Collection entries
+ + + + +
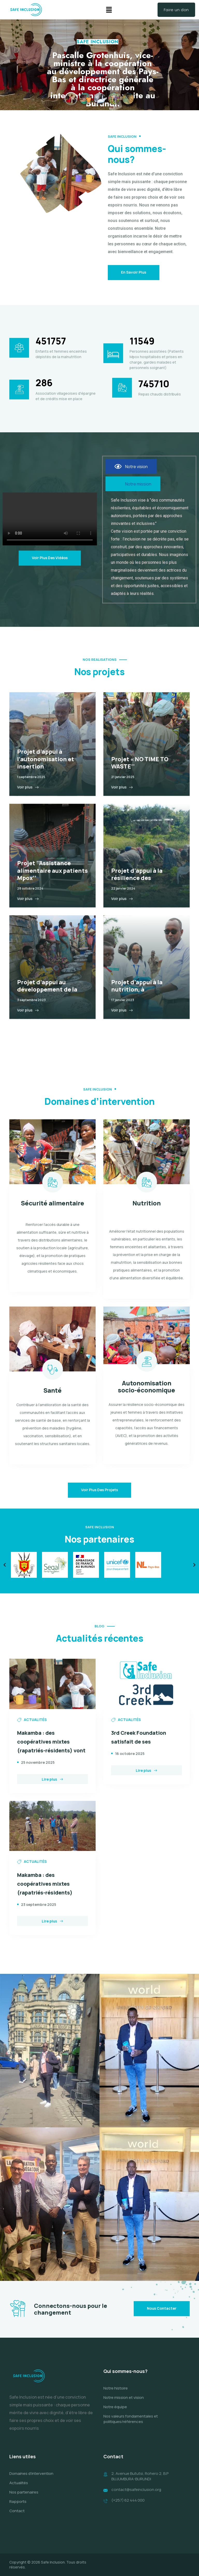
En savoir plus (133, 272)
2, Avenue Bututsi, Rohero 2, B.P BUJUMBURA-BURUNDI (139, 2482)
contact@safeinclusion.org (136, 2495)
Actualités (18, 2489)
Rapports (17, 2507)
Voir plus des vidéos (50, 557)
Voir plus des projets (99, 1489)
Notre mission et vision (123, 2404)
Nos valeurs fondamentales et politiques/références (130, 2425)
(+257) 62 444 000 (128, 2506)
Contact (17, 2517)
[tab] (131, 466)
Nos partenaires (23, 2498)
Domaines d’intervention (31, 2480)
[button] (109, 9)
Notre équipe (115, 2413)
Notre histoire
+ + + + +
What is needed
The reply must hold each line of the records verbatim and no pictures.

Exercise solution
En savoir plus (133, 272)
2, Avenue Bututsi, Rohero 2, B.P BUJUMBURA-BURUNDI (139, 2482)
contact@safeinclusion.org (136, 2495)
Actualités (18, 2489)
Rapports (17, 2507)
Voir plus des vidéos (50, 557)
Voir plus des projets (99, 1489)
Notre mission et vision (123, 2404)
Nos valeurs fondamentales et politiques/références (130, 2425)
(+257) 62 444 000 (128, 2506)
Contact (17, 2517)
[tab] (131, 466)
Nos partenaires (23, 2498)
Domaines d’intervention (31, 2480)
[button] (109, 9)
Notre équipe (115, 2413)
Notre histoire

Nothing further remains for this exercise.